Structured Data Best Practices
Comprehensive guide to implementing structured data formats that agents can easily parse and understand. Microdata, RDFa, semantic HTML, data table optimisation, and content relationship mapping for the agentic web.
Other Roles
01
Semantic HTML for Agent Parsing
Semantic HTML is the foundation of agent-readable content. Proper use of HTML5 elements - article, section, nav, aside, main, header, footer - provides structural meaning that agents use to understand content hierarchy and purpose. Semantic HTML achieves 45% faster content parsing (Web.dev Performance Study 2024).
Use a single h1 per page that contains your primary topic, followed by a strict heading hierarchy (h2, h3, h4) - agents construct topic outlines from heading structure, and skipped levels break their content model.
Wrap distinct content units in article elements with itemscope and itemtype attributes - agents treat article boundaries as content unit boundaries, enabling precise extraction of individual pieces rather than page-level scraping.
Use time elements with datetime attributes for all dates and timestamps - agents parse ISO 8601 datetime values from the datetime attribute, not from the human-readable text content, so the attribute is the authoritative source.

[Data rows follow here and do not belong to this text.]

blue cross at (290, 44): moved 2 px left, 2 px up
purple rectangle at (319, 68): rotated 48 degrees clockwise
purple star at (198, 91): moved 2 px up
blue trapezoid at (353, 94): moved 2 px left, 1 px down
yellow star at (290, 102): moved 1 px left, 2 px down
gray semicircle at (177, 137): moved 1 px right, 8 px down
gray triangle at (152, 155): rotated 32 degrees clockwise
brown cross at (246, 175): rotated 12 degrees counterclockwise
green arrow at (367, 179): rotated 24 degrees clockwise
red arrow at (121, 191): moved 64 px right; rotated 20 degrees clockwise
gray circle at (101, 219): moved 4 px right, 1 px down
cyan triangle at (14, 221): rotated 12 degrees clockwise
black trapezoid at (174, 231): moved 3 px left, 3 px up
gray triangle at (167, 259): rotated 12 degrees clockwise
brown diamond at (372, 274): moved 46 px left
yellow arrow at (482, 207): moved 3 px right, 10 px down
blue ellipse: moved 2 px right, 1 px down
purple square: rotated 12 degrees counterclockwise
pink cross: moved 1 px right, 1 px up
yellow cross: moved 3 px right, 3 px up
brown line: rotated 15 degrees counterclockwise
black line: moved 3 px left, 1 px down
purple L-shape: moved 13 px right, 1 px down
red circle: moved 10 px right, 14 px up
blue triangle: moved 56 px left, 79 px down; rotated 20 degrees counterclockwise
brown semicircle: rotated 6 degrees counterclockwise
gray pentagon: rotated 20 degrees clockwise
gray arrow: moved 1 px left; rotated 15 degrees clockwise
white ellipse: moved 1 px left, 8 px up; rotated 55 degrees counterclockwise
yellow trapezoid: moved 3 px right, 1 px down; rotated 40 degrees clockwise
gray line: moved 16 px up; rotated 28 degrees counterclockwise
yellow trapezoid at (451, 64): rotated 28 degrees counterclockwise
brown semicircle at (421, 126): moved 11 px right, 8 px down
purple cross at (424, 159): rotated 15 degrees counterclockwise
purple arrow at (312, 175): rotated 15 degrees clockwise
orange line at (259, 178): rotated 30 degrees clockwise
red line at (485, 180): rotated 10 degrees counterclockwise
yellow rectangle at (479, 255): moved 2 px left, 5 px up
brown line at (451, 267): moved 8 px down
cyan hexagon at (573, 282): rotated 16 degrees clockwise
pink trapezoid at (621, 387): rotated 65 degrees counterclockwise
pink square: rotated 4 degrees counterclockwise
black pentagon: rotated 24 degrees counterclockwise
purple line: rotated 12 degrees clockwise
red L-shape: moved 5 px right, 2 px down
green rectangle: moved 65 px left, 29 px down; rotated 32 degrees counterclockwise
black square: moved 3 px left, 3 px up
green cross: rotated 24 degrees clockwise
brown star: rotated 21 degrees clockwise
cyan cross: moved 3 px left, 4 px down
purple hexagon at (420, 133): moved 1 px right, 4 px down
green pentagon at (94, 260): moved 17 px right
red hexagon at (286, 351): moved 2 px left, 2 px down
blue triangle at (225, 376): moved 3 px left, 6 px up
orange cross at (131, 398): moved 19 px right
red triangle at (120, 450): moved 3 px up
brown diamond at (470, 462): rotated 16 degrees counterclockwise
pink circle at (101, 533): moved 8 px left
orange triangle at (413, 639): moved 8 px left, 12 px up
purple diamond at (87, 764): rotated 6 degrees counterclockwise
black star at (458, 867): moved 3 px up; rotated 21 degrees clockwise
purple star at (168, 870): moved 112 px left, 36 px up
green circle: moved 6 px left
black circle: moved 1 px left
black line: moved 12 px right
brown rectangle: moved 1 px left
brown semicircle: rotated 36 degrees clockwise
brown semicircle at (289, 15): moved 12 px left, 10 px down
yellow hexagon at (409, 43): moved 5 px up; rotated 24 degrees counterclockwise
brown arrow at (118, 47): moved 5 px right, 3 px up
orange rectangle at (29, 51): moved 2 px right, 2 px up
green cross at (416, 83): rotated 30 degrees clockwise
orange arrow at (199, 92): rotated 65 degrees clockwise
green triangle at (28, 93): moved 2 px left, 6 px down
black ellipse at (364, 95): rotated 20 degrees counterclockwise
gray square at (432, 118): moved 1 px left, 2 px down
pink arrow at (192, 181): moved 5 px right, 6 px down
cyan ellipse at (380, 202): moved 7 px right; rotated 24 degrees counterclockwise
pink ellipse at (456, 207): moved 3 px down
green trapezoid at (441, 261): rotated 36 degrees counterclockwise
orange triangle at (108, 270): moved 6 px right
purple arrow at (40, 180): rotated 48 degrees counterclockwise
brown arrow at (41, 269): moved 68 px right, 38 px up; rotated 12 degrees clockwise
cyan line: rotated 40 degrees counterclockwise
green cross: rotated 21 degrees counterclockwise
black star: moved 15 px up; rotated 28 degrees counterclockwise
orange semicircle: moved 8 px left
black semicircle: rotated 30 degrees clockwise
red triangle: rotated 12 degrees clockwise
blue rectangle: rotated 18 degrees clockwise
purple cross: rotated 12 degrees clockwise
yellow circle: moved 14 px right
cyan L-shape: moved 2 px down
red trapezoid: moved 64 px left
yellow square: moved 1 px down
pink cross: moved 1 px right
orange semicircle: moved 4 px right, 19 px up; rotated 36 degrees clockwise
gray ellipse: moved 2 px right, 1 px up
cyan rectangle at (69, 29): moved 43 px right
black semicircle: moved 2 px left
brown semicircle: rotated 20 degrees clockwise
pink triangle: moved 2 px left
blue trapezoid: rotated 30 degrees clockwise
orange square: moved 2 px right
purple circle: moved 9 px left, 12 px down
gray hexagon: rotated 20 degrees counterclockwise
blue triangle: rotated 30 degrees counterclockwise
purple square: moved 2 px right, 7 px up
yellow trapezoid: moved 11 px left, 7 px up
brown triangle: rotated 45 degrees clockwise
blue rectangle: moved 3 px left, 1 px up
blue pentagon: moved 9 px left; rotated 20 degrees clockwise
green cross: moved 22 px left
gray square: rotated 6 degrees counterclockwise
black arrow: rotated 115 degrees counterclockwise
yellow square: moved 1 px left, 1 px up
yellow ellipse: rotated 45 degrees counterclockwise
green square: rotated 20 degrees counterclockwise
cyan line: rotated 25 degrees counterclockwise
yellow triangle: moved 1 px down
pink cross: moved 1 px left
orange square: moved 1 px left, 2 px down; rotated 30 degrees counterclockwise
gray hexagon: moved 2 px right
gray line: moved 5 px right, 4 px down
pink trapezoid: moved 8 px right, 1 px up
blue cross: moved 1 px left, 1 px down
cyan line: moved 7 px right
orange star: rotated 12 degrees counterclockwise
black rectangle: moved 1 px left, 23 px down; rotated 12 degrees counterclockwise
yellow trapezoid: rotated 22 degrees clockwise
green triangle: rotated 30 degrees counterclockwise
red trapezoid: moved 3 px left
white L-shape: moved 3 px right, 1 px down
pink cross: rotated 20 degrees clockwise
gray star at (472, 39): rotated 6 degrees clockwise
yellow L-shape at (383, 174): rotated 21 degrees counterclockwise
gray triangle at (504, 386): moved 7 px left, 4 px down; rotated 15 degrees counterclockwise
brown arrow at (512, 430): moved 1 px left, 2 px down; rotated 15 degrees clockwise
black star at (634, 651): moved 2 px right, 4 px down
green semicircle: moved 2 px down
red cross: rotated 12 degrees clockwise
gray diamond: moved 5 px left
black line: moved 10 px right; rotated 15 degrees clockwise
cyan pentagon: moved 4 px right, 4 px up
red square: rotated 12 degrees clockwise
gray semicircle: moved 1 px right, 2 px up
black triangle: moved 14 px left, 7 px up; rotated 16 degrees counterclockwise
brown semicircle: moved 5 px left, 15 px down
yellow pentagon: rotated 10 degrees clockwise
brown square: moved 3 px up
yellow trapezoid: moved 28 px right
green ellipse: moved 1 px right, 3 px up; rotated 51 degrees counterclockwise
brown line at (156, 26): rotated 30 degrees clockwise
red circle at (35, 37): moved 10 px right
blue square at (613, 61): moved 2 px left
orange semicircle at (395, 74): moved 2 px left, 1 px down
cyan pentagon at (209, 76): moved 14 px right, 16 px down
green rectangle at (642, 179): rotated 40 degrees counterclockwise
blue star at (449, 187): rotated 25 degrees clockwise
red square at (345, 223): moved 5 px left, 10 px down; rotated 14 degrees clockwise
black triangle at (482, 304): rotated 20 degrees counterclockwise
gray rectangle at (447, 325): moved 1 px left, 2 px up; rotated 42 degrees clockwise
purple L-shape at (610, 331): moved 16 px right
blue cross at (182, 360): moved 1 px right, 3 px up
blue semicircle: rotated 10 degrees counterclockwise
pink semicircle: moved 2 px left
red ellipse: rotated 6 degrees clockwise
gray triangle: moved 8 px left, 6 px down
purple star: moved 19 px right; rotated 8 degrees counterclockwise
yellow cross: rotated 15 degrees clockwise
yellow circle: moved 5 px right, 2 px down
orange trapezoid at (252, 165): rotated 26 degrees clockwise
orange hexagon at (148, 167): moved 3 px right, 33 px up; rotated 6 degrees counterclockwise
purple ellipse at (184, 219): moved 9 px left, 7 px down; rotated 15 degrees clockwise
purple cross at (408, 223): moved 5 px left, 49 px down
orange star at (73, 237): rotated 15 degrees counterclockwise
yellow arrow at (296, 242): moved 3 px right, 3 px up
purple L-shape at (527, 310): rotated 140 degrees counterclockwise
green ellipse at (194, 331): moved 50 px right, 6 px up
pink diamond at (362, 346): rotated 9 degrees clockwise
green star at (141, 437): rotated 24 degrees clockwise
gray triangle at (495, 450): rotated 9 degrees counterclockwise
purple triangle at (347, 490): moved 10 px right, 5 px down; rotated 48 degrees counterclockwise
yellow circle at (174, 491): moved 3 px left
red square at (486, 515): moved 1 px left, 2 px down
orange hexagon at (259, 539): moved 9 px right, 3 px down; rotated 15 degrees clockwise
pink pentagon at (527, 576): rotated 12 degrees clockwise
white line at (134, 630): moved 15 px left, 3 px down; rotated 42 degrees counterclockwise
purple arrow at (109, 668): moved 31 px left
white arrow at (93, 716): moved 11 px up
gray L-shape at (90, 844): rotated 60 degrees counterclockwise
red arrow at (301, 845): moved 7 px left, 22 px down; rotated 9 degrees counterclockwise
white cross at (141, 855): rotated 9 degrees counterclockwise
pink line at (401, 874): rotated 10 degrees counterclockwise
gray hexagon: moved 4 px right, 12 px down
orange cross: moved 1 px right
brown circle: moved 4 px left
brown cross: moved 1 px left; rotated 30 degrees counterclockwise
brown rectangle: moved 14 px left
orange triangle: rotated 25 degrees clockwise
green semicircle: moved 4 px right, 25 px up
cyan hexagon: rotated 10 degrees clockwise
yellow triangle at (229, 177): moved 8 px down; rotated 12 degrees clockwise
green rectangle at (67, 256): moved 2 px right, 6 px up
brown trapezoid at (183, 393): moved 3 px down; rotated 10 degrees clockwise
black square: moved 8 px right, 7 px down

Implement figure and figcaption elements for all images, charts, and diagrams - agents that cannot process images rely on figcaption text to understand visual content, and the figure element signals that the caption describes the image.
Use dl (description list) elements for key-value pairs, glossary entries, and metadata displays - agents parse description lists as structured key-value data, which is more reliable than extracting pairs from paragraph text.
02
Data Table Optimisation
Tables are one of the richest structured data sources on the web, but most tables are poorly marked up. Agent-optimised tables use proper thead/tbody/tfoot structure, scope attributes, and caption elements to make tabular data machine-readable.
Always include a caption element that describes what the table contains and its data source - agents use captions to determine whether a table is relevant to their query before parsing the full table structure.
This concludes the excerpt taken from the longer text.